Section 3 of Experimentation
Abstract
This section establishes the foundational taxonomy of data visualization chart types used to encode numeric values through specific geometric and positional mechanisms. It defines the four primary encoding structures—bar, line, scatter, and box plots—and details their common variations, including histograms, area charts, and dual-axis configurations. The technical contribution of this section lies in mapping the relationship between data variables and visual channels, such as length, position, and area, to facilitate the accurate interpretation of distributions, trends, and multivariate relationships within a dataset. Understanding these encodings is critical for selecting the appropriate visual representation that preserves the integrity of the measured groups and their constituent breakdowns.
Key Concepts
- Bar Chart Encoding: The bar chart is defined as a primary visual tool where numeric values are indicated by the length of rectangular bars, with each bar physically corresponding to a distinct measured group. This encoding relies on the pre-attentive processing of length to convey magnitude, allowing for immediate comparison between categorical entities through spatial extension along an axis.

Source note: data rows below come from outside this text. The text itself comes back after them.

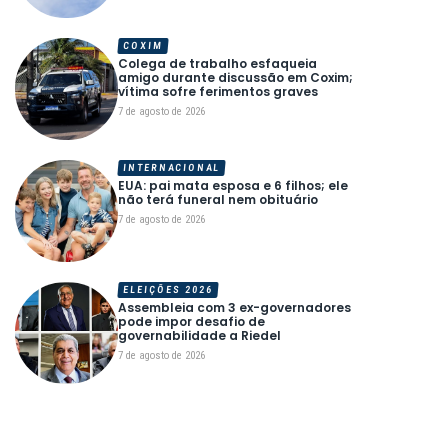
COXIM
Colega de trabalho esfaqueia
amigo durante discussão em Coxim;
vítima sofre ferimentos graves
7 de agosto de 2026
INTERNACIONAL
EUA: pai mata esposa e 6 filhos; ele
não terá funeral nem obituário
7 de agosto de 2026
ELEIÇÕES 2026
Assembleia com 3 ex-governadores
pode impor desafio de
governabilidade a Riedel
7 de agosto de 2026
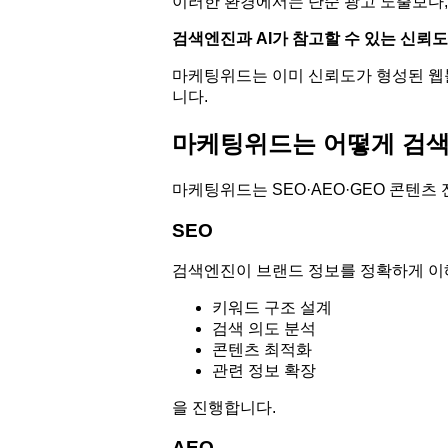
이러한 환경에서는 단순 광고 노출보다,
검색엔진과 AI가 참고할 수 있는 신뢰
마케팅위드는 이미 신뢰도가 형성된 웹
니다.
마케팅위드는 어떻게 검색
마케팅위드는 SEO·AEO·GEO 콘텐츠
SEO
검색엔진이 브랜드 정보를 정확하게 이
키워드 구조 설계
검색 의도 분석
콘텐츠 최적화
관련 정보 확장
을 진행합니다.
AEO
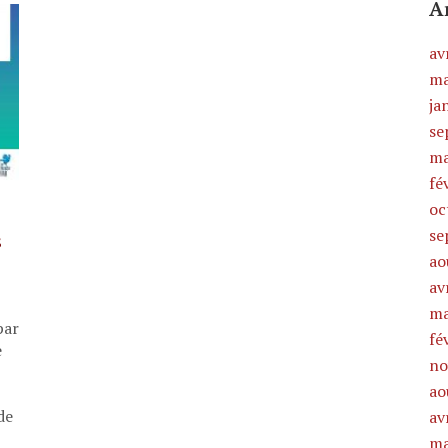
A
av
ma
ja
se
ma
fé
oc
se
s
ao
av
ma
par
fé
e
no
ao
de
av
ma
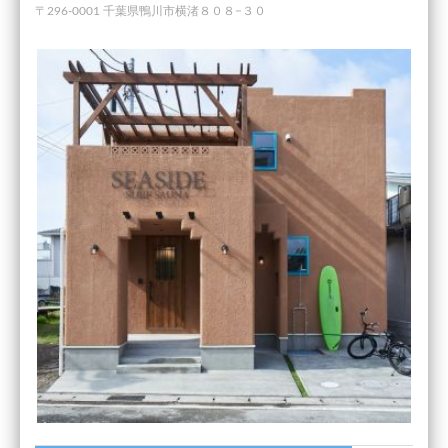
〒296-0001 千葉県鴨川市横渚８０８−３０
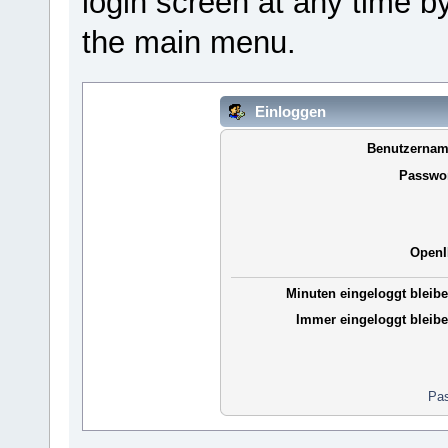
login screen at any time b
the main menu.
Einloggen
Benutzernam
Passwor
OpenI
Minuten eingeloggt bleibe
Immer eingeloggt bleibe
Pas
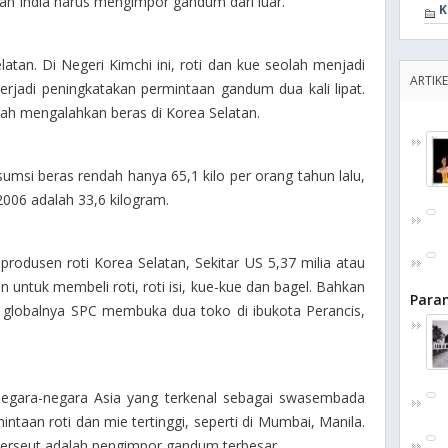
an India harus mengimpor gandum dari luar.
K
latan. Di Negeri Kimchi ini, roti dan kue seolah menjadi
ARTIKE
rjadi peningkatakan permintaan gandum dua kali lipat.
ah mengalahkan beras di Korea Selatan.
umsi beras rendah hanya 65,1 kilo per orang tahun lalu,
2006 adalah 33,6 kilogram.
produsen roti Korea Selatan, Sekitar US 5,37 milia atau
an untuk membeli roti, roti isi, kue-kue dan bagel. Bahkan
Para
i globalnya SPC membuka dua toko di ibukota Perancis,
gara-negara Asia yang terkenal sebagai swasembada
ntaan roti dan mie tertinggi, seperti di Mumbai, Manila.
terseut adalah pengimpor gandum terbesar.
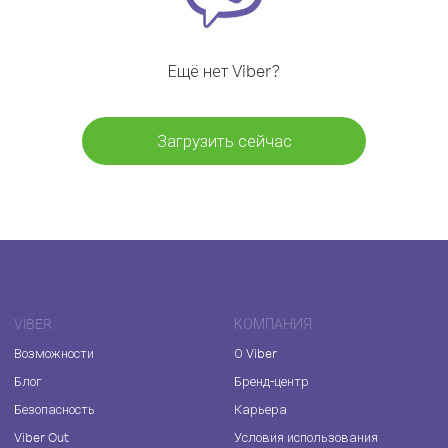
Ещё нет Viber?
Загрузить сейчас
VIBER
КОМПАНИЯ
Возможности
О Viber
Блог
Бренд-центр
Безопасность
Карьера
Viber Out
Условия использования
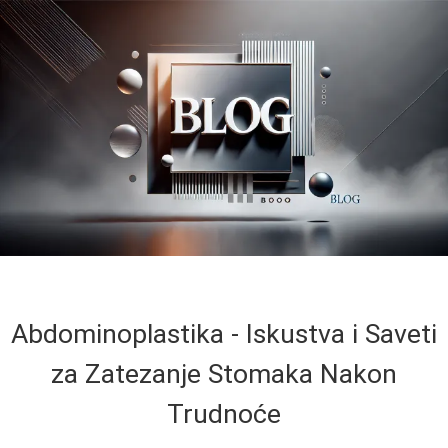
Abdominoplastika - Iskustva i Saveti
za Zatezanje Stomaka Nakon
Trudnoće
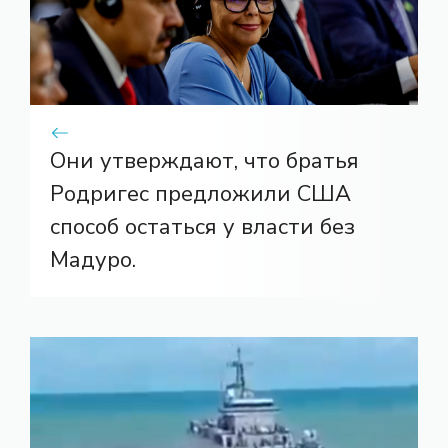
Они утверждают, что братья
Родригес предложили США
способ остаться у власти без
Мадуро.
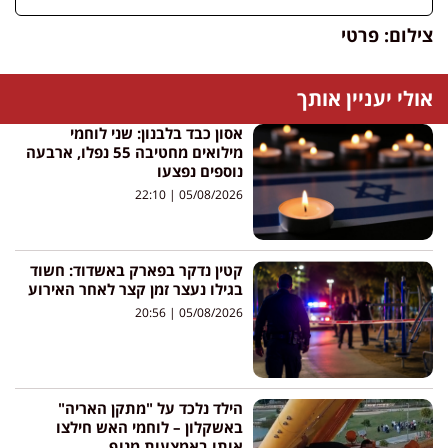
צילום: פרטי
אולי יעניין אותך
אסון כבד בלבנון: שני לוחמי
מילואים מחטיבה 55 נפלו, ארבעה
נוספים נפצעו
22:10
05/08/2026
קטין נדקר בפארק באשדוד: חשוד
בגילו נעצר זמן קצר לאחר האירוע
20:56
05/08/2026
הילד נלכד על "מתקן האריה"
באשקלון – לוחמי האש חילצו
אותו באמצעות מנוף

- Line Chart Continuity: The line chart is specifically designed to demonstrate changes in value across continuous measurements, such as temporal sequences or ordered intervals. Unlike discrete bar representations, this chart type connects specific value points with line segments to imply a trajectory, making it the standard for visualizing trends over a continuous domain.

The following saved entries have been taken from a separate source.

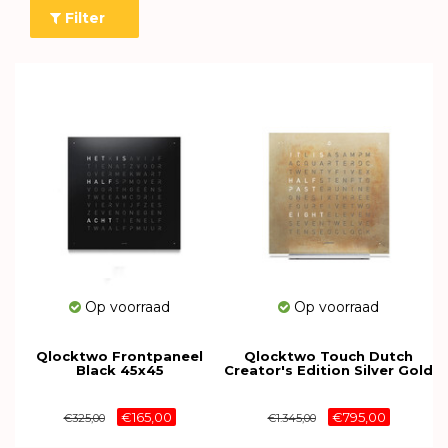
Filter
Op voorraad
Op voorraad
Qlocktwo Frontpaneel
Qlocktwo Touch Dutch
Black 45x45
Creator's Edition Silver Gold
13.5cm T4SNLSG
€165,00
€795,00
€325,00
€1.345,00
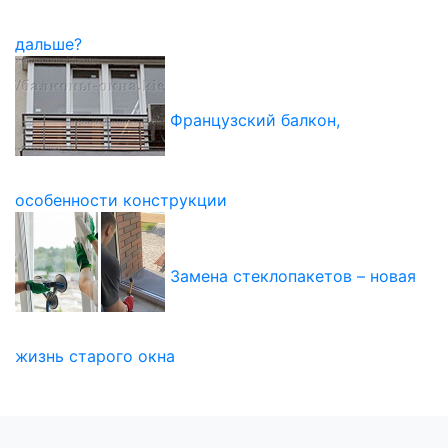
дальше?
Французский балкон,
особенности конструкции
Замена стеклопакетов – новая
жизнь старого окна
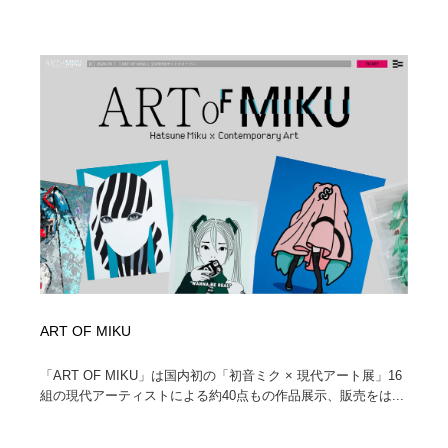
ART OF MIKU
「ART OF MIKU」は国内初の「初音ミク × 現代アート展」16
組の現代アーティストによる約40点もの作品展示、販売をは...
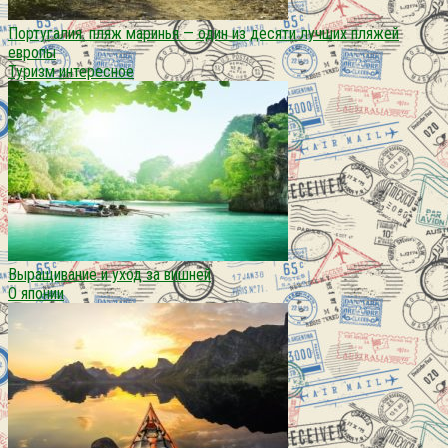
Португалия. пляж маринья — один из десяти лучших пляжей
европы
Туризм интересное
Выращивание и уход за вишней
О японии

- Scatter Plot Relationships: The scatter plot displays the values of two numeric variables using points positioned on two orthogonal axes, where one axis represents the first variable and the other represents the second. This encoding is versatile for demonstrating the nature of the relationship between the plotted variables, specifically indicating whether the correlation is strong or weak, positive or negative, or linear or non-linear.
- Box Plot Distribution: The box plot utilizes a combination of boxes and whiskers to summarize the distribution of values within specific measured groups. The precise positions of the box boundaries and the whisker ends are utilized to show the regions where the majority of the data lies, providing a compact summary of statistical spread without displaying every individual data point.
- Histogram Binning: A histogram represents a variation of the bar chart where the depicted groups are actually continuous numeric ranges rather than discrete categories. By pushing the bars together to eliminate gaps, this encoding demonstrates the frequency distribution of variables within the data, effectively converting continuous data into visible density regions across defined intervals.
- Stacked Bar Composition: The stacked bar chart modifies the standard bar by dividing each primary bar into multiple smaller segments based on values of a second grouping variable. This structure illustrates a relative breakdown of each group’s total into its constituent parts, allowing the viewer to observe how the whole is partitioned across the sub-categories within that specific group.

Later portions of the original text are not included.